The denomination has reduced its support for Ghost Ranch, due to tight financial times, but it has retained significant costs and liabilities for the operation. For some reason, although “Ghost Ranch’s operating budget is about 5 percent of the annual PCUSA budget,” representatives from Ghost Ranch have been told that “its needs take up close to 20 percent of HR and accounting resources of the GAC,” according to the Ghost Ranch Governing Board’s proposal.
Some would consider it a good idea to further separate the Presbyterian Church (USA) from the increasingly divergent agenda of Ghost Ranch (see page 5 of The Layman). Programming at Ghost Ranch takes a variety of progressive forms, some of which cause concern for the larger conservative core of the denomination.
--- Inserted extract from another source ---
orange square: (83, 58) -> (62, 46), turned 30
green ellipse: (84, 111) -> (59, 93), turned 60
If Ghost Ranch continues its trajectory toward being more of an interfaith and secularized camp, it would make sense for the PCUSA to distance itself from a troubling trajectory and no longer support it.
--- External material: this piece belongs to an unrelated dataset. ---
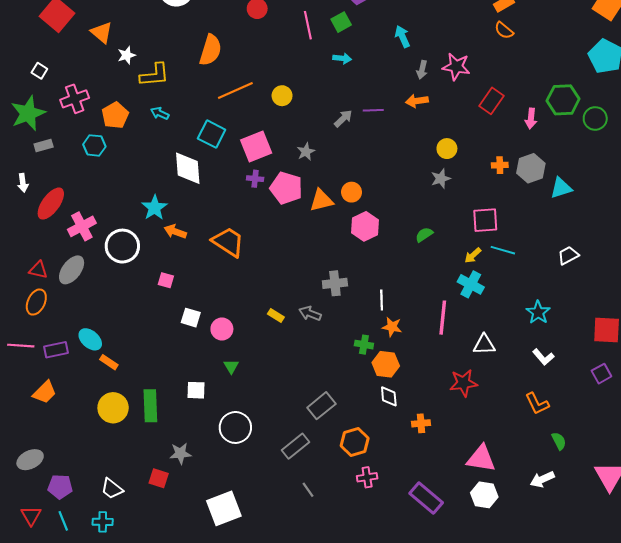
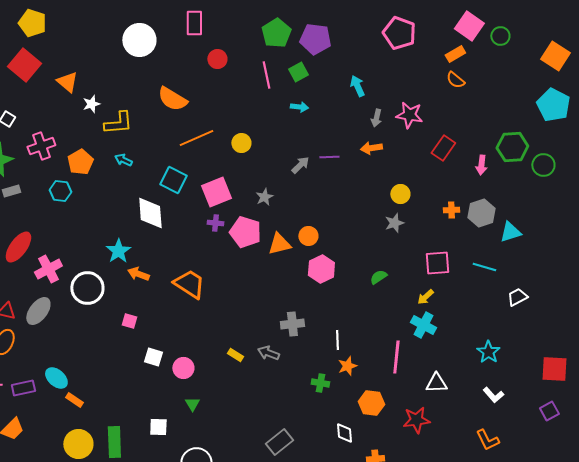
orange semicircle: (210, 50) -> (172, 99), turned 104
cyan line: (503, 250) -> (484, 267), moved
orange star: (392, 327) -> (347, 366), turned -30
orange hexagon: (386, 364) -> (371, 403), moved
The GAC will need to decide first if it should appoint the study committee and second if the study committee is to consider whether to recommend giving away the denominational assets or just how to do it. The March meeting will determine the recommended assignment for the study committee.
It remains unclear, however, why the General Assembly Council appears to be content with transferring millions of dollars of denominational assets to an independent nonprofit corporation—property that, according to the much-quoted G-8.0201, is “held in trust nevertheless for the use and benefit of the Presbyterian Church (USA).”
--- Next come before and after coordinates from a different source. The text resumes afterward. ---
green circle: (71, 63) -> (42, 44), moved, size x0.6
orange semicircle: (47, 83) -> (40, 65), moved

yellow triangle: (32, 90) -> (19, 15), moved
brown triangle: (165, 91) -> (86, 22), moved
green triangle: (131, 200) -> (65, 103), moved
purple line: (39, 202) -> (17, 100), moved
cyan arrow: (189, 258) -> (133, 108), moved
The same controversial trust clause that applies to congregational property applies equally to Ghost Ranch property. However, while one hand of the denominational leadership is holding on to congregational property for dear life and instigating costly and rancorous secular legal processes to do so, the other hand seems content to part amicably with $7 million in Ghost Ranch assets.
Such a transfer might be a wise and equitable decision in the Ghost Ranch case. But if it is, the generosity precedent would likewise need to apply to congregations that can also make wise and equitable arguments for why their assets ought to be conveyed to the party – the congregation – that can best put the property to use to serve our Lord.